= Lucille Kailer =

American operatic soprano (1925–2011)

Lucille Carrol Weinberger ( Kailer; December 7, 1925 – September 22, 2011) was an American operatic soprano who had an active international singing career during the 1950s and 1960s.

==Life and career==
Lucille Carrol Kailer was born in Oconomowoc, Wisconsin on December 7, 1925. She studied voice at Marquette University, in Chicago with George Graham, and later in New York City with Julia Charol Drobner and Kurt Adler. She began her career appearing in minor roles at the Florentine Opera and leading roles with the Waukesha Opera Guild in Milwaukee, Wisconsin during the 1950s while simultaneously teaching on the voice faculty at the Wisconsin Conservatory of Music.

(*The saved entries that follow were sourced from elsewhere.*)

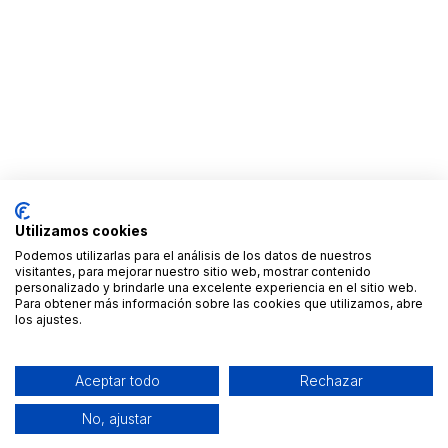
Utilizamos cookies
Podemos utilizarlas para el análisis de los datos de nuestros
visitantes, para mejorar nuestro sitio web, mostrar contenido
personalizado y brindarle una excelente experiencia en el sitio web.
Para obtener más información sobre las cookies que utilizamos, abre
los ajustes.
Aceptar todo
Rechazar
No, ajustar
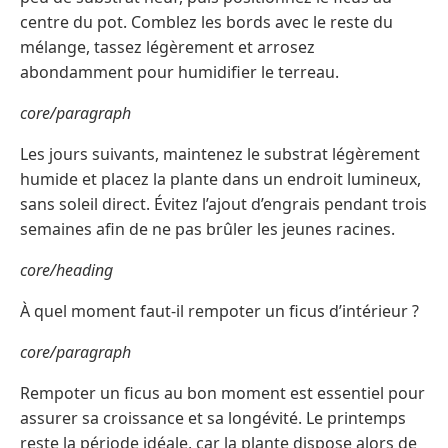
centre du pot. Comblez les bords avec le reste du
mélange, tassez légèrement et arrosez
abondamment pour humidifier le terreau.
core/paragraph
Les jours suivants, maintenez le substrat légèrement
humide et placez la plante dans un endroit lumineux,
sans soleil direct. Évitez l’ajout d’engrais pendant trois
semaines afin de ne pas brûler les jeunes racines.
core/heading
À quel moment faut-il rempoter un ficus d’intérieur ?
core/paragraph
Rempoter un ficus au bon moment est essentiel pour
assurer sa croissance et sa longévité. Le printemps
reste la période idéale, car la plante dispose alors de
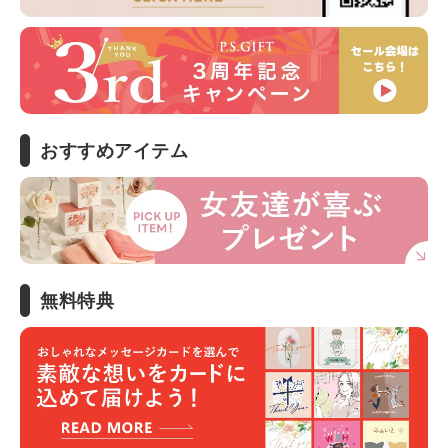
おすすめアイテム
無料特典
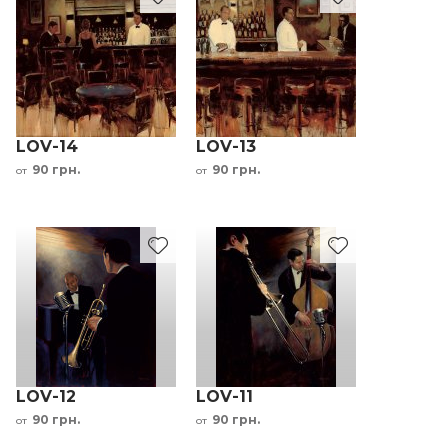
LOV-14
LOV-13
90 грн.
90 грн.
от
от
LOV-12
LOV-11
90 грн.
90 грн.
от
от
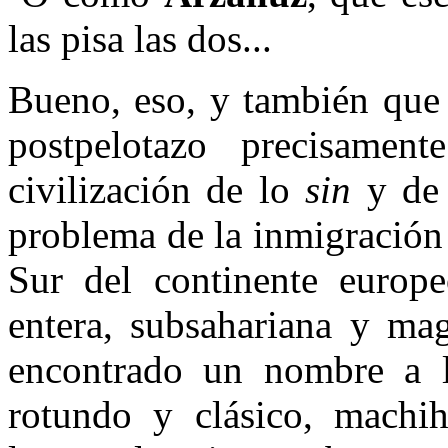
las pisa las dos...
Bueno, eso, y también que 
postpelotazo precisame
civilización de lo
sin
y de
problema de la inmigración
Sur del continente europe
entera, subsahariana y ma
encontrado un nombre a lo
rotundo y clásico, machi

In 1958, Kailer won the Metropolitan Opera National Council Auditions. The following year she made her debut with the New York City Opera (NYCO) as Musetta in La boheme. She made her stage debut at the Metropolitan Opera in 1961 as one of the Flower Maidens in Parsifal with Ramon Vinay in the title role. She had previously appeared as Juliette in Charles Gounod's Roméo et Juliette with the Mobile Opera and as Adele in Die Fledermaus and Zerbinetta in Ariadne auf Naxos with the NYCO in 1959. She had also been working as a featured singer in Radio City Music Hall's variety show in 1960.

In 1962, Kailer made her debut at the Philadelphia Lyric Opera Company as Oscar in Un ballo in maschera with Richard Tucker as Riccardo and Robert Merrill as Renato. She sang the same role for her debut at the Lyric Opera of Chicago in 1963 with Régine Crespin as Amelia and Grace Bumbry as Ulrica. That same year she made her European debut at the Zurich Opera as Blondchen in Mozart's Die Entführung aus dem Serail. She remained committed to that house for the next several seasons, portraying such roles as Gilda in Rigoletto, Nanetta in Falstaff, Oscar in Un ballo in maschera, and Pamina in The Magic Flute among others.

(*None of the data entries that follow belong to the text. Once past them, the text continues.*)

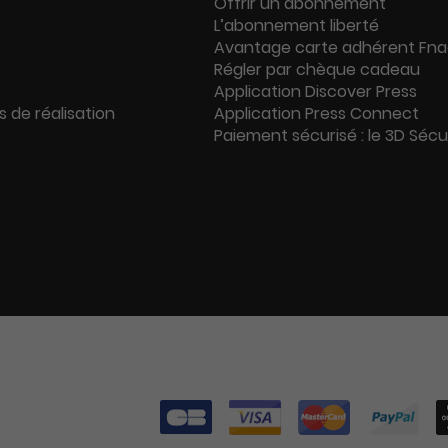
Offrir un abonnement
L’abonnement liberté
Avantage carte adhérent Fn
Régler par chèque cadeau
Application Discover Press
s de réalisation
Application Press Connect
Paiement sécurisé : le 3D Séc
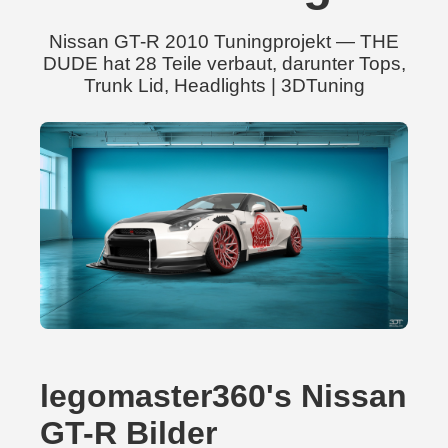
Nissan GT-R 2010 Tuningprojekt — THE
DUDE hat 28 Teile verbaut, darunter Tops,
Trunk Lid, Headlights | 3DTuning
legomaster360's Nissan
GT-R Bilder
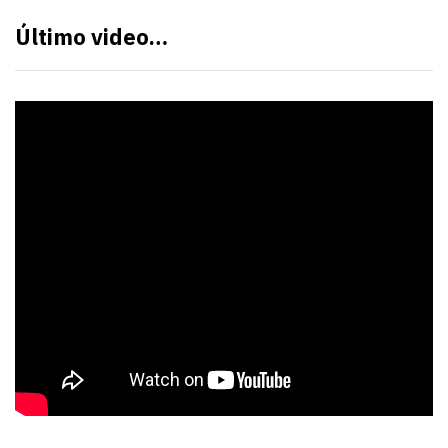
Último video…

In 1965 Kailer made her debut at the San Francisco Opera as Yniold in Pelléas et Mélisande and returned to the Met to sing Fiakermilli in Arabella. In 1966 she portrayed the title heroine in Douglas Moore's The Ballad of Baby Doe with the Central City Opera. During the late 1960s she was active with municipal opera houses in Germany.

Kailer married Richard Weinberger, and later resided in California. She died on September 22, 2011, at the age of 85.